Mash D C, Staley J K, Pablo J P, Holohean A M, Hackman J C, Davidoff R A
Department of Neurology, University of Miami School of Medicine, FL 33101, USA.
Neurosci Lett. 1995 Jun 2;192(1):53-6. doi: 10.1016/0304-3940(95)11608-y.

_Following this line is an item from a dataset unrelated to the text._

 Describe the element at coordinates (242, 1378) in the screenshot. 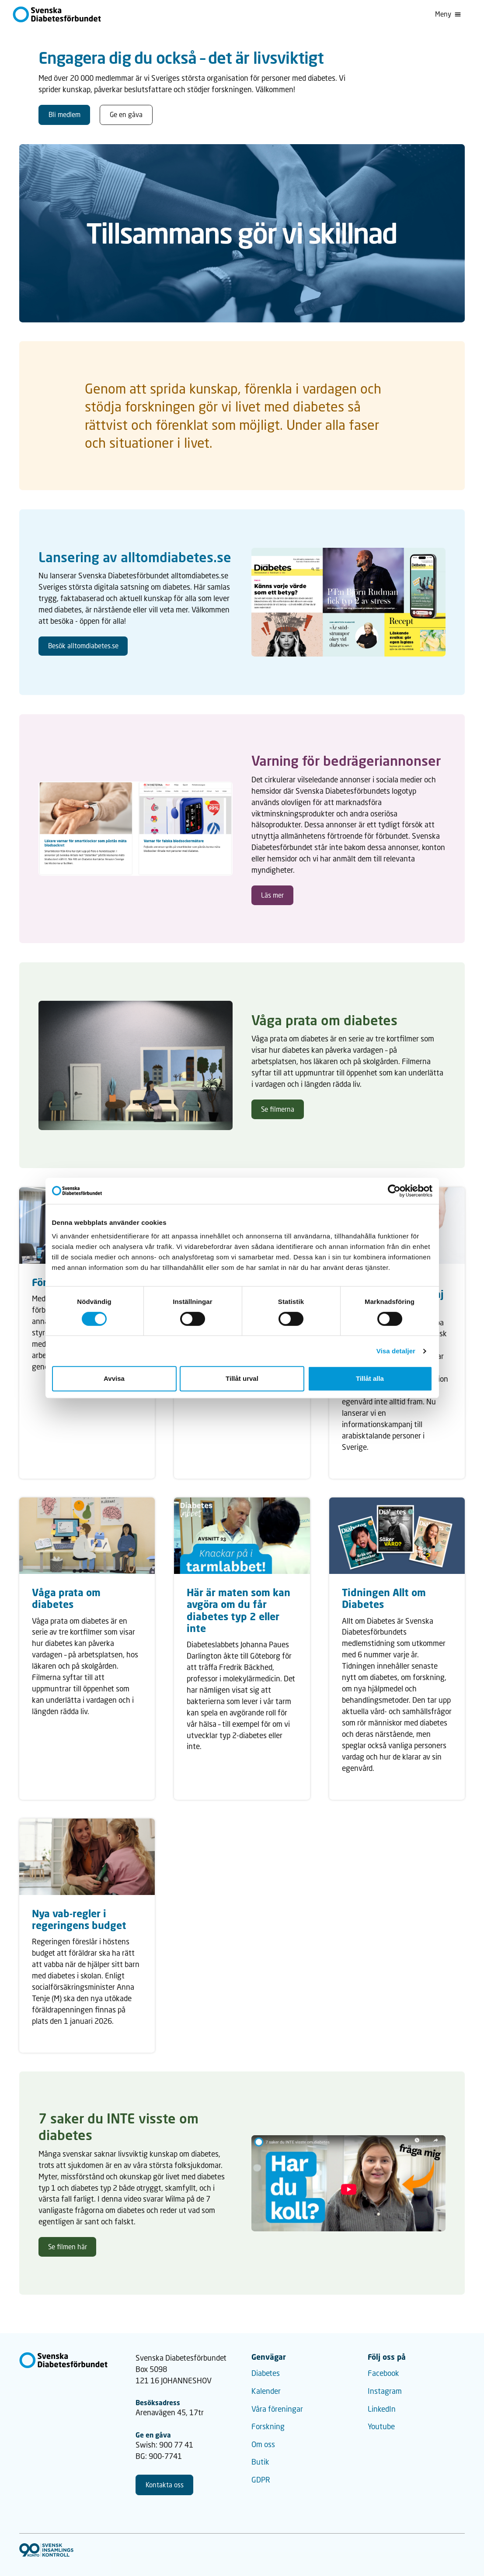 I see `Tillåt urval` at that location.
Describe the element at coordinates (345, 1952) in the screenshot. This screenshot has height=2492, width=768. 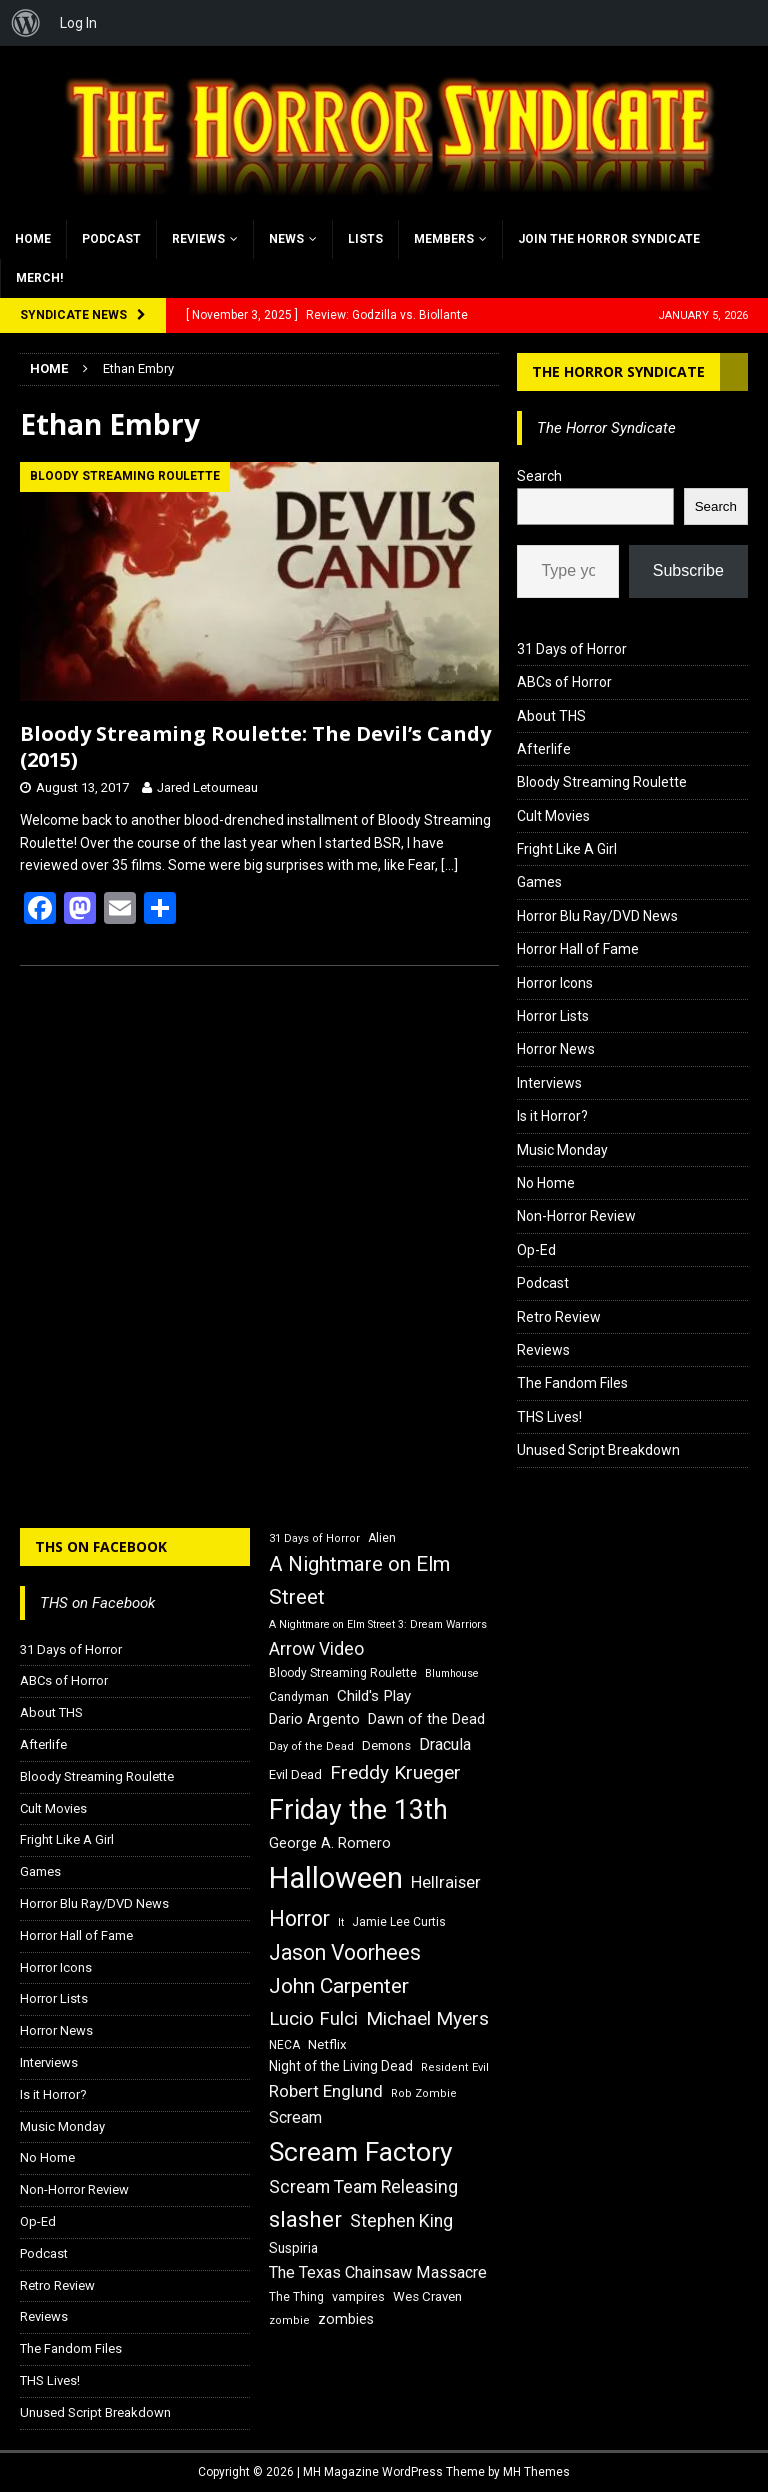 I see `Jason Voorhees [Jason Voorhees (38 items)]` at that location.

The putative anti-addiction alkaloid ibogaine and its principal metabolite 12-hydroxyibogamine appear to act at the (+)-5 methyl-10,11,dihydro-5H- dibenzo[a,d]cycloheten-5-10-imine maleate (MK-801) binding site in the N-methyl-D-aspartate (NMDA)-receptor cation channel. This conclusion is based on findings that both compounds competitively displaced specific [3H]MK-801 binding to membranes from postmortem human caudate and cerebellum and from frog spinal cord. Ibogaine was 4-6-fold more potent than its metabolite and both compounds were less potent (50-1000-fold) than MK-801 binding to the NMDA receptor. In addition, ibogaine (100 microM) and 12-hydroxyibogamine (1 mM) blocked (85-90% of control) the ability of NMDA (100 microM, 5 s) to depolarize frog motoneurons in the isolated frog spinal cord. The prevention of NMDA-depolarizations in frog motoneurons showed use-dependency and was very similar to the block produced by MK-801. In view of the abilities of MK-801 to affect the responses to addictive substances in pre-clinical investigations, our results are compatible with the idea that the ability of ibogaine and 12-hydroxyibogamine to interrupt drug-seeking behavior may, in part, result from their actions at the MK-801 binding site.
假定的抗成瘾生物碱伊博格碱及其主要代谢产物12-羟基伊博格胺似乎作用于N-甲基-D-天冬氨酸(NMDA)受体阳离子通道中的(+)-5-甲基-10,11-二氢-5H-二苯并[a,d]环庚烯-5,10-亚胺马来酸盐(MK-801)结合位点。这一结论基于以下发现:这两种化合物都能竞争性地取代特异性[3H]MK-801与死后人类尾状核和小脑以及青蛙脊髓膜的结合。伊博格碱的效力比其代谢产物强4至6倍,且这两种化合物与MK-801结合到NMDA受体的效力相比都较弱(50至1000倍)。此外,伊博格碱(100微摩尔)和12-羟基伊博格胺(1毫摩尔)可阻断(对照的85%至90%)NMDA(100微摩尔,5秒)使分离的青蛙脊髓中的青蛙运动神经元去极化的能力。对青蛙运动神经元中NMDA去极化的预防显示出使用依赖性,并且与MK-801产生的阻断非常相似。鉴于在临床前研究中MK-801能够影响对成瘾物质的反应,我们的结果与以下观点一致,即伊博格碱和12-羟基伊博格胺中断觅药行为的能力可能部分源于它们在MK-801结合位点的作用。